To strengthen the political union of the various districts of his kingdom by the tie of a common religion, he instituted a solemn festival, to be celebrated annually at Athens by all the inhabitants of Attica, in honor of Minerva, the tutelary deity of the city. This festival he denominated Panathenæ, or the Feast of all the Athenians, the name by which the whole of the people of Attica were thenceforth called.
The wise and liberal policy of Theseus caused Attica to advance considerably beyond the other states of Greece in prosperity and civilization; and the ancient historian, Thucydides, informs us that the Athenians were the first of the Greeks who laid aside the military dress and arms, which till now had been constantly worn. The example of Athens was not lost on the other Grecian communities, all of which gradually adopted, to a greater or less extent, those political institutions which had conferred so many advantages upon Attica.

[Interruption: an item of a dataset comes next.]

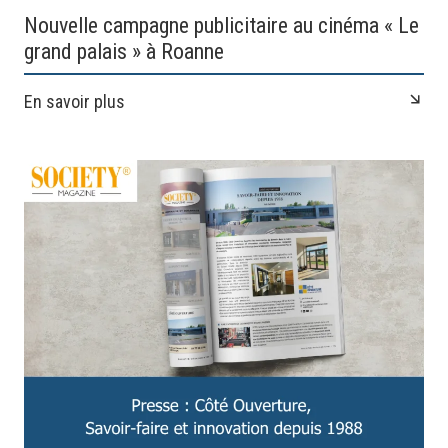
Nouvelle campagne publicitaire au cinéma « Le
grand palais » à Roanne
En savoir plus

Notwithstanding the judicious and exemplary conduct of Theseus in the early part of the reign, he appears to have afterwards allowed his restless and adventurous disposition to hurry him into many extravagances, and even crimes, by which he forfeited the respect of his people, and brought disgrace and suffering on his latter years. If we may believe the traditionary accounts, he accompanied Hercules in some of his celebrated expeditions, and assisted by Pirithoüs, a king of Thessaly, engaged in many martial and predatory adventures, conformably rather with the very imperfect morality and rude manners of the age, than with his own previous character. There reigned in Lacedæmon at this period a king named Tyndarus, who had a beautiful daughter called Helen, and according to the ancient historians, Theseus and his friend Pirithous formed the design of stealing away this young lady, and a princess of Epirus named Proserpine. They succeeded in carrying off Helen; but in their attempt to obtain Proserpine, they fell into the hands of her father, by whom Pirithoüs was put to death, and Theseus thrown into prison. Meanwhile, Castor and Pollux, the twin-brothers of Helen, who were afterwards deified, and whose names have been bestowed upon one of the signs of the Zodiac (Gemini), rescued their sister from the men to whom Theseus had given her in charge, and ravaged Attica in revenge for the injury they had received from its king.